Like all blockchains, Ethereum uses a decentralized network of computers. Users can leverage this network of computers to execute transactions containing data and other types of information on Ethereum without having to rely on a single party or server to guarantee the security and authenticity of that data.
However, Ethereum’s functionality is not limited to recording information. Ethereum also hosts compute resources that can be used to run applications. Such applications are called distributed applications, or DApps.
Compute resources refer to the computing power that is necessary to execute computer code. In a traditional computing architecture, that code is executed by an individual computer’s central processing unit (CPU) or set of CPUs.
On the Ethereum blockchain, computing power is provided by all of the computers that host the Ethereum network. Each computer on the network contributes some of its compute resources — in other words, its CPU capacity — to DApps. In exchange, the computer (and its owner) earns ether tokens.

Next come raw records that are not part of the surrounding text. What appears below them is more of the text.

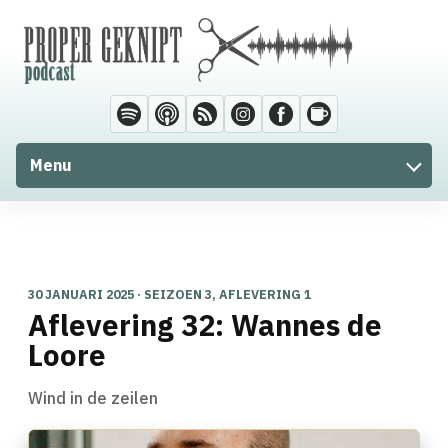
Menu
30 JANUARI 2025 · SEIZOEN 3, AFLEVERING 1
Aflevering 32: Wannes de
Loore
Wind in de zeilen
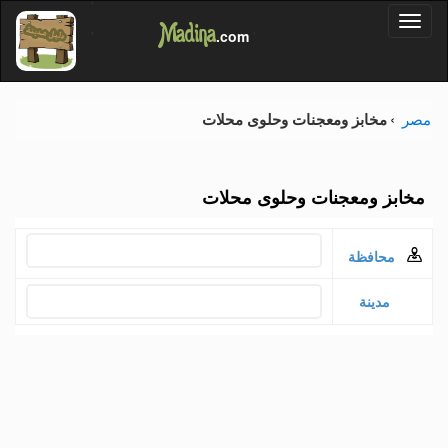
'
Dalil
Toggl
Madina
'
.com
'
naviga
مصر
مخابز ومعجنات وحلوى محلات
مخابز ومعجنات وحلوى محلات
محافظة
مدينة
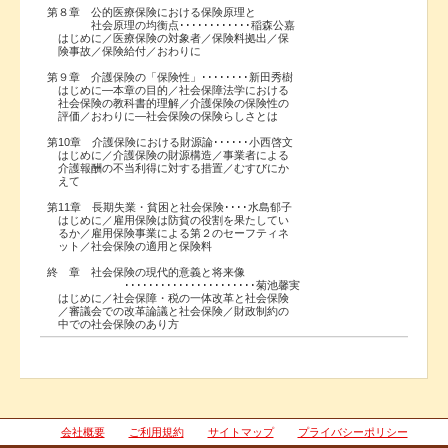
第８章 公的医療保険における保険原理と
社会原理の均衡点････････････稲森公嘉
はじめに／医療保険の対象者／保険料拠出／保
険事故／保険給付／おわりに
第９章 介護保険の「保険性」････････新田秀樹
はじめに―本章の目的／社会保障法学における
社会保険の教科書的理解／介護保険の保険性の
評価／おわりに―社会保険の保険らしさとは
第10章 介護保険における財源論･･････小西啓文
はじめに／介護保険の財源構造／事業者による
介護報酬の不当利得に対する措置／むすびにか
えて
第11章 長期失業・貧困と社会保険････水島郁子
はじめに／雇用保険は防貧の役割を果たしてい
るか／雇用保険事業による第２のセーフティネ
ット／社会保険の適用と保険料
終 章 社会保険の現代的意義と将来像
･･････････････････････菊池馨実
はじめに／社会保障・税の一体改革と社会保険
／審議会での改革論議と社会保険／財政制約の
中での社会保険のあり方
会社概要
ご利用規約
サイトマップ
プライバシーポリシー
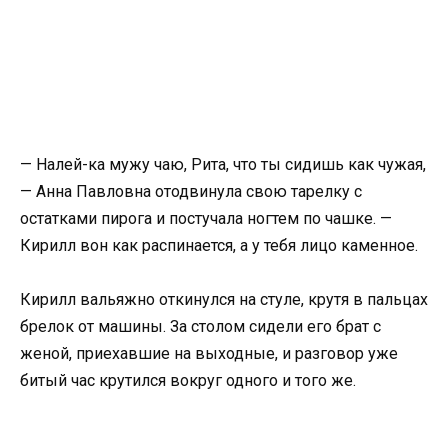
— Налей-ка мужу чаю, Рита, что ты сидишь как чужая,
— Анна Павловна отодвинула свою тарелку с
остатками пирога и постучала ногтем по чашке. —
Кирилл вон как распинается, а у тебя лицо каменное.
Кирилл вальяжно откинулся на стуле, крутя в пальцах
брелок от машины. За столом сидели его брат с
женой, приехавшие на выходные, и разговор уже
битый час крутился вокруг одного и того же.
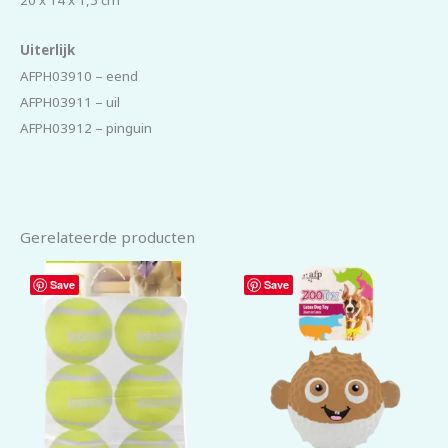
20 x 14 x 1,5 cm
Uiterlijk
AFPH03910 – eend
AFPH03911 – uil
AFPH03912 – pinguin
Gerelateerde producten
Save
Save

Collectively, the computers on the Ethereum blockchain function as the so-called “Ethereum virtual machine.” In other words, they create a virtual computer composed of all of the computers that are connected to the Ethereum network.
In this way, Ethereum makes it possible to decentralize compute resources and application execution. This is a key feature of the Ethereum blockchain that performs the computations required by DApps and one that other blockchains, such as Bitcoin, lack.

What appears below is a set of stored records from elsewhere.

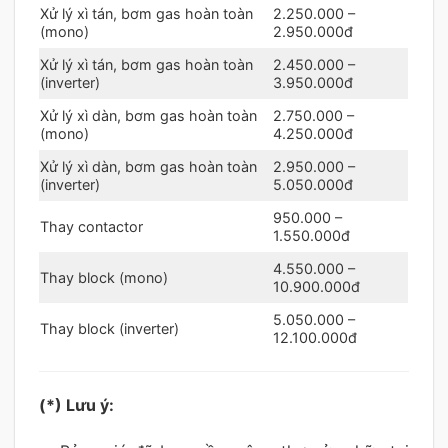
Xử lý xì tán, bơm gas hoàn toàn
2.250.000 –
(mono)
2.950.000đ
Xử lý xì tán, bơm gas hoàn toàn
2.450.000 –
(inverter)
3.950.000đ
Xử lý xì dàn, bơm gas hoàn toàn
2.750.000 –
(mono)
4.250.000đ
Xử lý xì dàn, bơm gas hoàn toàn
2.950.000 –
(inverter)
5.050.000đ
950.000 –
Thay contactor
1.550.000đ
4.550.000 –
Thay block (mono)
10.900.000đ
5.050.000 –
Thay block (inverter)
12.100.000đ
(*) Lưu ý:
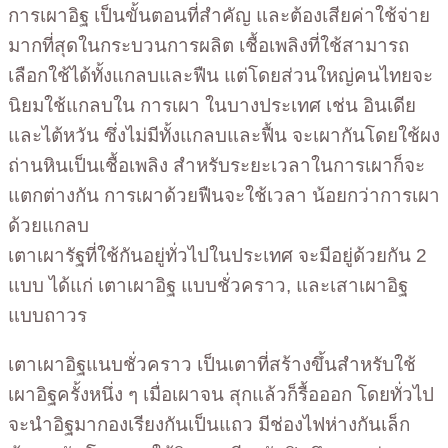
การเผาอิฐ เป็นขั้นตอนที่สำคัญ และต้องเสียค่าใช้จ่าย
มากที่สุดในกระบวนการผลิต เชื้อเพลิงที่ใช้สามารถ
เลือกใช้ได้ทั้งแกลบและฟืน แต่โดยส่วนใหญ่คนไทยจะ
นิยมใช้แกลบใน การเผา ในบางประเทศ เช่น อินเดีย
และไต้หวัน ซึ่งไม่มีทั้งแกลบและฟื้น จะเผากันโดยใช้ผง
ถ่านหินเป็นเชื้อเพลิง สำหรับระยะเวลาในการเผาก็จะ
แตกต่างกัน การเผาด้วยฟืนจะใช้เวลา น้อยกว่าการเผา
ด้วยแกลบ
เตาเผารัฐที่ใช้กันอยู่ทั่วไปในประเทศ จะมีอยู่ด้วยกัน 2
แบบ ได้แก่ เตาเผาอิฐ แบบชั่วคราว, และเสาเผาอิฐ
แบบถาวร
เตาเผาอิฐแนบชั่วคราว เป็นเตาที่สร้างขึ้นสำหรับใช้
เผาอิฐครั้งหนึ่ง ๆ เมื่อเผาจน สุกแล้วก็รื้อออก โดยทั่วไป
จะนำอิฐมากองเรียงกันเป็นแถว มีช่องไฟห่างกันเล็ก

(You can run smart contracts on Bitcoin, and you may sometimes hear people claim that Bitcoin can therefore support DApps, but its support is extremely limited, and thus any DApp made today would not be able to run on top of Bitcoin.)
There are two other important features associated with Ethereum.

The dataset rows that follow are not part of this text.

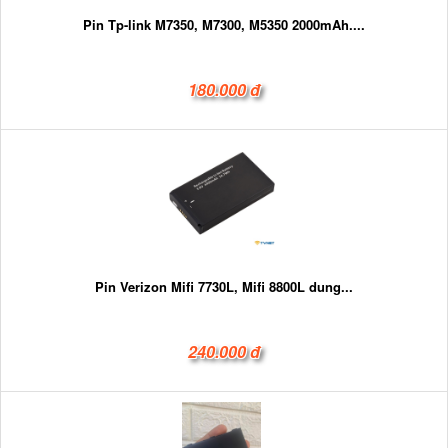
Pin Tp-link M7350, M7300, M5350 2000mAh....
180.000 đ
Pin Verizon Mifi 7730L, Mifi 8800L dung...
240.000 đ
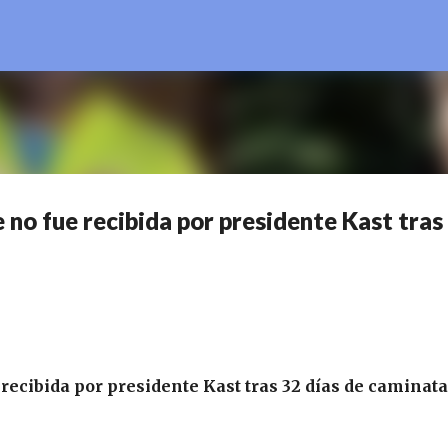
Ir al contenido principal
 no fue recibida por presidente Kast tras
ecibida por presidente Kast tras 32 días de caminata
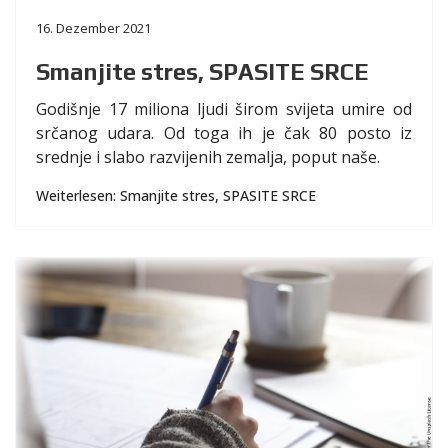
16. Dezember 2021
Smanjite stres, SPASITE SRCE
Godišnje 17 miliona ljudi širom svijeta umire od
srčanog udara. Od toga ih je čak 80 posto iz
srednje i slabo razvijenih zemalja, poput naše.
Weiterlesen: Smanjite stres, SPASITE SRCE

The first is smart contracts, mentioned above. A smart contract is a contract based on computer code that is automatically executed by a blockchain when certain conditions are met. A DApp could use a smart contract to guarantee that payment is automatically made between different cryptocurrency wallets when an item is delivered, for instance. Smart contracts are not unique to Ethereum — other blockchains support them — but they are an important part of many Ethereum-based DApps.
Also important in regard to Ethereum is the ERC-20 standard, a technical standard that allows developers to create tokens that can be used within DApps that run on Ethereum. DApps use tokens as a mechanism to interact within the application. Although it is not absolutely mandatory to follow the ERC-20 standard when creating an Ethereum token, adhering to the standard ensures that your tokens will be exchangeable for other ERC-20 tokens.
You may sometimes hear the word “Ethereum” used to refer not to the ethereum blockchain but instead to the token that is used to power the blockchain. These tokens are otherwise known as ether.
Ether tokens serve two main purposes. First, they incentivize people to connect their computers to the Ethereum network, thereby supplying the storage and compute resources that the Ethereum blockchain requires to run. By participating in the Ethereum network in this way, you can earn ether. Second, people who want to run a DApp on the Ethereum blockchain use ether to pay for the resources they consume.